:: Input for this task
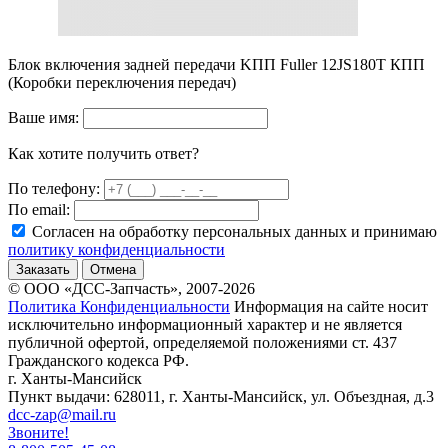
Блок включения задней передачи KПП Fuller 12JS180T КПП
(Коробки переключения передач)
Ваше имя:
Как хотите получить ответ?
По телефону:
По email:
Согласен на обработку персональных данных и принимаю
политику конфиденциальности
Заказать
Отмена
© ООО «ДСС-Запчасть», 2007-2026
Политика Конфиденциальности
Информация на сайте носит
исключительно информационный характер и не является
публичной офертой, определяемой положениями ст. 437
Гражданского кодекса РФ.
г. Ханты-Мансийск
Пункт выдачи: 628011, г. Ханты-Мансийск, ул. Объездная, д.3
dcc-zap@mail.ru
Звоните!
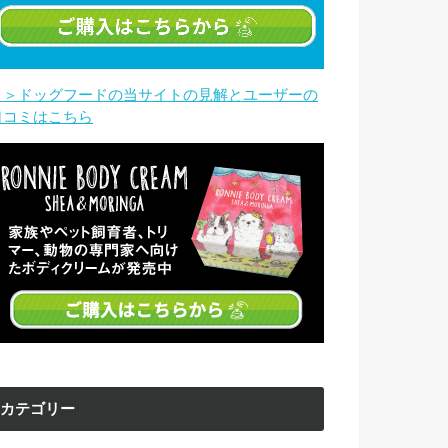
＞＞ドッグフードの当サイトの見解とユーザーの
口コミはこちら
カテゴリー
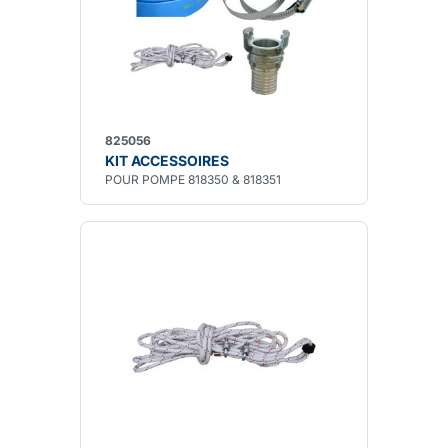
825056
KIT ACCESSOIRES
POUR POMPE 818350 & 818351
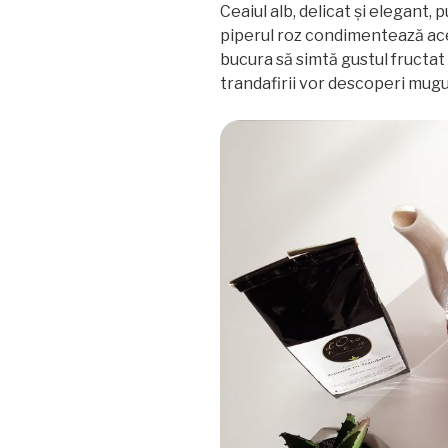
Ceaiul alb, delicat și elegant, 
piperul roz condimentează aces
bucura să simtă gustul fructat a
trandafirii vor descoperi mugur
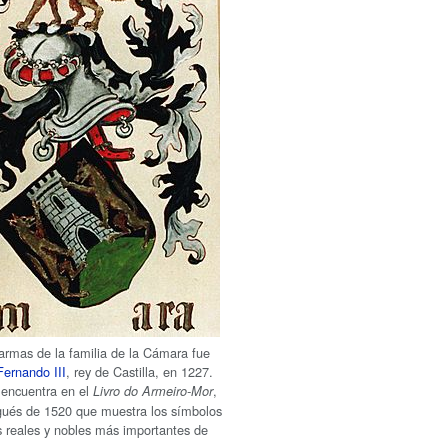
armas de la familia de la Cámara fue
Fernando III
, rey de Castilla, en 1227.
 encuentra en el
,
Livro do Armeiro-Mor
ugués de 1520 que muestra los símbolos
as reales y nobles más importantes de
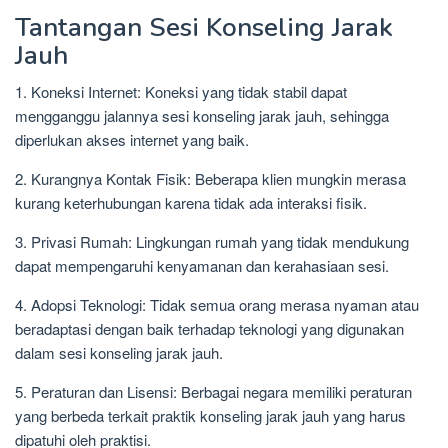
Tantangan Sesi Konseling Jarak
Jauh
1. Koneksi Internet: Koneksi yang tidak stabil dapat
mengganggu jalannya sesi konseling jarak jauh, sehingga
diperlukan akses internet yang baik.
2. Kurangnya Kontak Fisik: Beberapa klien mungkin merasa
kurang keterhubungan karena tidak ada interaksi fisik.
3. Privasi Rumah: Lingkungan rumah yang tidak mendukung
dapat mempengaruhi kenyamanan dan kerahasiaan sesi.
4. Adopsi Teknologi: Tidak semua orang merasa nyaman atau
beradaptasi dengan baik terhadap teknologi yang digunakan
dalam sesi konseling jarak jauh.
5. Peraturan dan Lisensi: Berbagai negara memiliki peraturan
yang berbeda terkait praktik konseling jarak jauh yang harus
dipatuhi oleh praktisi.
::::
Work instructions =
A clean copy is needed of the lines above from the one with "Ceaiul alb, delicat" up to and including the one with "as reales y nobles más importantes de". Please set it down exactly, with no pictures.

Finished task =
Ceaiul alb, delicat și elegant, 
piperul roz condimentează aces
bucura să simtă gustul fructat a
trandafirii vor descoperi mugur
armas de la familia de la Cámara fue
Fernando III
, rey de Castilla, en 1227.
 encuentra en el
,
Livro do Armeiro-Mor
ugués de 1520 que muestra los símbolos
as reales y nobles más importantes de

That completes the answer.